▶ _What you are asked to do_
Copy the data from the line that contains "Bảng giá dịch vụ" to its last line, exactly, including both of those lines and leaving out everything before.

▶ _Source data_
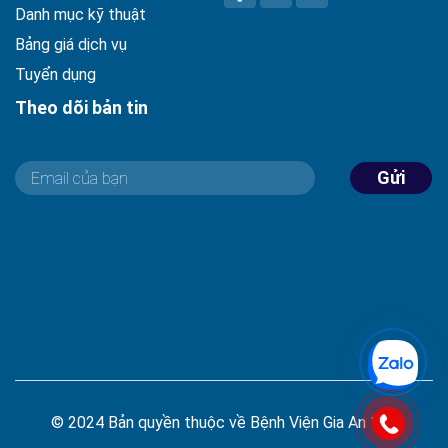
Danh mục kỹ thuật
Bảng giá dịch vụ
Tuyển dụng
Theo dõi bản tin
Gửi
© 2024 Bản quyền thuộc về Bệnh Viện Gia An 115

▶ _Worked solution_
Bảng giá dịch vụ
Tuyển dụng
Theo dõi bản tin
Gửi
© 2024 Bản quyền thuộc về Bệnh Viện Gia An 115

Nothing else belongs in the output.